Con queste argomentate conclusioni, ad avviso del Supremo Consesso, i ricorrenti avevano omesso di confrontarsi preferendo la “strada“, conducente all’inammissibilità, della reiterazione del motivo di appello.
Conclusioni
La decisione in esame è assai interessante essendo ivi chiarito cosa è tenuto a fare l’imputato perché la querela venga dichiarata priva di rilievo, quando essa sia proposta dal “direttore” di una società.

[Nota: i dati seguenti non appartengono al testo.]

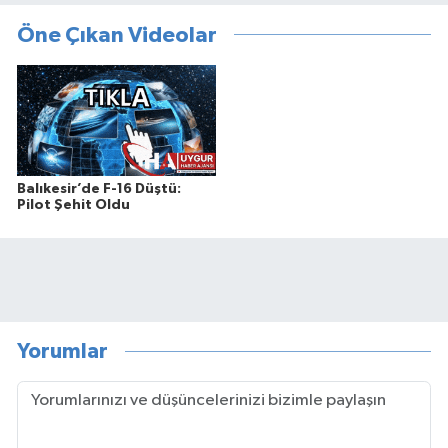
Öne Çıkan Videolar
Balıkesir’de F-16 Düştü:
Pilot Şehit Oldu
Yorumlar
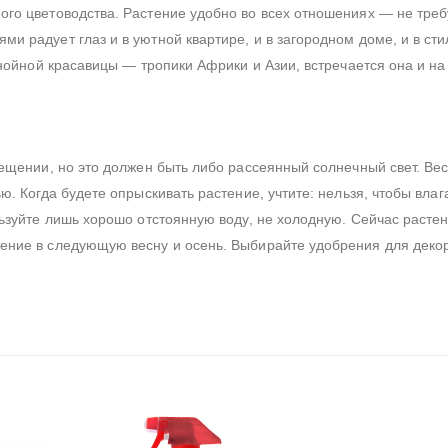
го цветоводства. Растение удобно во всех отношениях — не треб
и радует глаз и в уютной квартире, и в загородном доме, и в ст
знойной красавицы — тропики Африки и Азии, встречается она и на
ещении, но это должен быть либо рассеянный солнечный свет. Ве
. Когда будете опрыскивать растение, учтите: нельзя, чтобы влаг
льзуйте лишь хорошо отстоянную воду, не холодную. Сейчас расте
ение в следующую весну и осень. Выбирайте удобрения для деко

Difatti, in tale pronuncia, sulla scorta di un recente precedente conforme, si afferma che, nel caso di una querela proposta dal “direttore” di una società, l’imputato, il quale sostenga che il preposto non sia autorizzato dallo statuto, dalla procura generale o da una successiva delibera a vagliare di volta in volta l’opportunità di proporre l’istanza di punizione, deve dare la prova del proprio assunto perché la querela venga dichiarata priva di rilievo.
Non è pertanto sufficiente che l’imputato sostenga genericamente che il preposto non sia autorizzato dallo statuto, dalla procura generale o da una successiva delibera a vagliare di volta in volta l’opportunità di proporre l’istanza di punizione, essendo per contro necessario, affinchè una querela possa ritenersi priva di effetto, che costui dia la prova di un assunto di tal genere.
Tale provvedimento, quindi, deve essere preso nella dovuta considerazione ove si voglia sollevare una eccezione di questo genere.
Il giudizio in ordine a quanto statuito in codesta sentenza, proprio perché contribuisce a fare chiarezza su cotale tematica giuridica, dunque, non può che essere positivo.